Выбрать главу

— Deseo denunciar un robo.

— ¿Grave o leve?

— No lo sé. Me han robado mi Plano.

— Leve. Vaya a la estación de policía más cercana. Este es el circuito de emergencia y lo está ocupando ilegalmente. La pena por ocupar ilegalmente un circuito de emergencia es… — Bill apretó con fuerza el botón y la pantalla se oscureció. Se volvió al cajero robot.

— No se devuelve el dinero — dijo este. Bill dio un bufido de impaciencia.

— Cállate. Todo lo que quiero saber es dónde está la estación de policía más cercana.

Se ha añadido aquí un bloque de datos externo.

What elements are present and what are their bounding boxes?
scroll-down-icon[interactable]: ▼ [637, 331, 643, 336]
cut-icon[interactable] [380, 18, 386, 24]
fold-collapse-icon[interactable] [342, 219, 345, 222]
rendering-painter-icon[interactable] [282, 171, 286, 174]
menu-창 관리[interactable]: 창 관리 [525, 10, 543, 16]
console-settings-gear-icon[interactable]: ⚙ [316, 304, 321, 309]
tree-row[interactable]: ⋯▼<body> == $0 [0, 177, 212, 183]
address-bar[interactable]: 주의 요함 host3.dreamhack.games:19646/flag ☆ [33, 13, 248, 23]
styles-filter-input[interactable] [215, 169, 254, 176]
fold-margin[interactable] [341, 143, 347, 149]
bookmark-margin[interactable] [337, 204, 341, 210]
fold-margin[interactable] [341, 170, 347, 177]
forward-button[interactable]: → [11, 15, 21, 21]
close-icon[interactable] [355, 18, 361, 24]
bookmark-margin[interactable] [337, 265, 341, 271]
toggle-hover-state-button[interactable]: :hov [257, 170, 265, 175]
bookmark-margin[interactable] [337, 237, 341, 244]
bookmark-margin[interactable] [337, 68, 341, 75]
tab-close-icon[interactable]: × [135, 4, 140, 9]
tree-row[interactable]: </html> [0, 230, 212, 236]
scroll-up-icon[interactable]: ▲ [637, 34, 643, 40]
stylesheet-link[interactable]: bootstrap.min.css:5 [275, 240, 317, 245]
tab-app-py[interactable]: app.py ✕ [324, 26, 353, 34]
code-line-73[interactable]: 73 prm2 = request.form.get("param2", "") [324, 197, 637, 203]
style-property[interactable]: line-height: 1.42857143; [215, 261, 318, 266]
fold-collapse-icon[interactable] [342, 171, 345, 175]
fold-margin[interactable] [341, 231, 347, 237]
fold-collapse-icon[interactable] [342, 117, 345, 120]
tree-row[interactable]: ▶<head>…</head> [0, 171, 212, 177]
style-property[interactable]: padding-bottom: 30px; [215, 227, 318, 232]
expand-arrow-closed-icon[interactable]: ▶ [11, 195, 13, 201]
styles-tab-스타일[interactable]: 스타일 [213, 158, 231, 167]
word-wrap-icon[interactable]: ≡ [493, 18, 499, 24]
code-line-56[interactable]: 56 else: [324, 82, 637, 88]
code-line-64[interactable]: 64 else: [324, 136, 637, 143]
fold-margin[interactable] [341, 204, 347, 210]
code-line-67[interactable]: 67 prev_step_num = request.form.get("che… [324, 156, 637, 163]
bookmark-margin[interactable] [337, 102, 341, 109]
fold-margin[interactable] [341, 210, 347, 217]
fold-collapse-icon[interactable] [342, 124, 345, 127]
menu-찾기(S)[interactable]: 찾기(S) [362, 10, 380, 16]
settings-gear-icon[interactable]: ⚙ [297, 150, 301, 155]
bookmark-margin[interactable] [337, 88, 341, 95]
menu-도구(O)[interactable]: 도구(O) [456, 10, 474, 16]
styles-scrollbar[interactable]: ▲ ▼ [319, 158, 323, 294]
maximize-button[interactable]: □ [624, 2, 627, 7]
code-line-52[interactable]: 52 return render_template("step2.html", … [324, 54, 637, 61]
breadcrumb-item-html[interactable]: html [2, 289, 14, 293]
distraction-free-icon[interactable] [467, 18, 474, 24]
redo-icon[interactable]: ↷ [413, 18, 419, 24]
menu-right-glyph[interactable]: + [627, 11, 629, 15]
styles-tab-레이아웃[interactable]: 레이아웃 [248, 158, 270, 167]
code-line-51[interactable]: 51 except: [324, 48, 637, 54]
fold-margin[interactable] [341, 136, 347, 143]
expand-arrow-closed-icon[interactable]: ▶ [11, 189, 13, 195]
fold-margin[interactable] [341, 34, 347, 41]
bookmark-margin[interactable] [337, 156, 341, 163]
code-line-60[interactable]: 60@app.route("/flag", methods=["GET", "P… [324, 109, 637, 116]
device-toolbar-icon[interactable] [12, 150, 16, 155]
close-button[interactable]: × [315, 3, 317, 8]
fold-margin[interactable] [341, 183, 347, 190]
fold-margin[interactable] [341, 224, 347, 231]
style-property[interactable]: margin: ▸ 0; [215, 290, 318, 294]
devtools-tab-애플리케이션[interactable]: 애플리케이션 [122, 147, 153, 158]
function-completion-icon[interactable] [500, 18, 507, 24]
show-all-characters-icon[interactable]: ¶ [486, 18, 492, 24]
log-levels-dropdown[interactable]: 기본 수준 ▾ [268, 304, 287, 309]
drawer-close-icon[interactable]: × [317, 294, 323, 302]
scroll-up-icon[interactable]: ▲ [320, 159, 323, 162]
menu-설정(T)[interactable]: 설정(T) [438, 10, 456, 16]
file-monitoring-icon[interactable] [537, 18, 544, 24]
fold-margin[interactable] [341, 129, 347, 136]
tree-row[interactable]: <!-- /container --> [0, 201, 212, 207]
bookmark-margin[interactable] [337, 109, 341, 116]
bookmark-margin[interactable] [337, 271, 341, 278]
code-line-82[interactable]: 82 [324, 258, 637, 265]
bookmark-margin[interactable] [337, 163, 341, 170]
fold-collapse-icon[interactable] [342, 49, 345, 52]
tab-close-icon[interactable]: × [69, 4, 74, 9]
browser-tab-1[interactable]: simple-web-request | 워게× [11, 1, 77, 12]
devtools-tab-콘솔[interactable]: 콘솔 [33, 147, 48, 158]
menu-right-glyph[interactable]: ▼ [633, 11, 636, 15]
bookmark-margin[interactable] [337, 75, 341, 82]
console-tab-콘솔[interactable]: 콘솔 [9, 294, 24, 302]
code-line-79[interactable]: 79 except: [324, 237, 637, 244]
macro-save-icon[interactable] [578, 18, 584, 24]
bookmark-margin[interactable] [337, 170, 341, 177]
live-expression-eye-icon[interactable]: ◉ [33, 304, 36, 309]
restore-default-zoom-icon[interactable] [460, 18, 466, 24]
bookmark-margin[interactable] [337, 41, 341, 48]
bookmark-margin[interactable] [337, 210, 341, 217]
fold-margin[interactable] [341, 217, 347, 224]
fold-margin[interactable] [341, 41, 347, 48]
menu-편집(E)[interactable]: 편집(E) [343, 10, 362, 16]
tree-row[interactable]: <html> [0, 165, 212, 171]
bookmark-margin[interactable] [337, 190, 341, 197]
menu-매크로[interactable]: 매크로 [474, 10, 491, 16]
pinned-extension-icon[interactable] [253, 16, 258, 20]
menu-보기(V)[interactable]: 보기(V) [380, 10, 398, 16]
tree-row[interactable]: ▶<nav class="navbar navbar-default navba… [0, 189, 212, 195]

— Soy un robot cajero y no de información. No tengo ese dato en mi memoria. Le sugiero que consulte su plano.

— ¡Pero si me han robado mi plano!

— Le sugiero que hable con la policía.

— Pero… — Bill se puso rojo y pateó irritado la taquilla.

— No se devuelve el dinero — dijo una voz desde su interior, mientras se alejaba.

— Traguitos, traguitos para que se ponga mona — dijo un robot-bar, acercándose y susurrándole al oído. Luego emitió el sonido de cubos de hielo sonando en un vaso helado.

— Es una estupenda idea. Una cerveza. Grande. — Metió unas monedas en la ranura, y agarró la jarra que cayó por el dispensador, evitando apenas que cayese al suelo. Lo refrescó y lo restauró, y le calmó la irritación. Contempló el letrero que decía: «AL PALACIO ENJOYADO» —. Iré al Palacio. Le daré una mirada, y buscaré a alguien allí que pueda guiarme hasta una estación de policía. ¡Ay!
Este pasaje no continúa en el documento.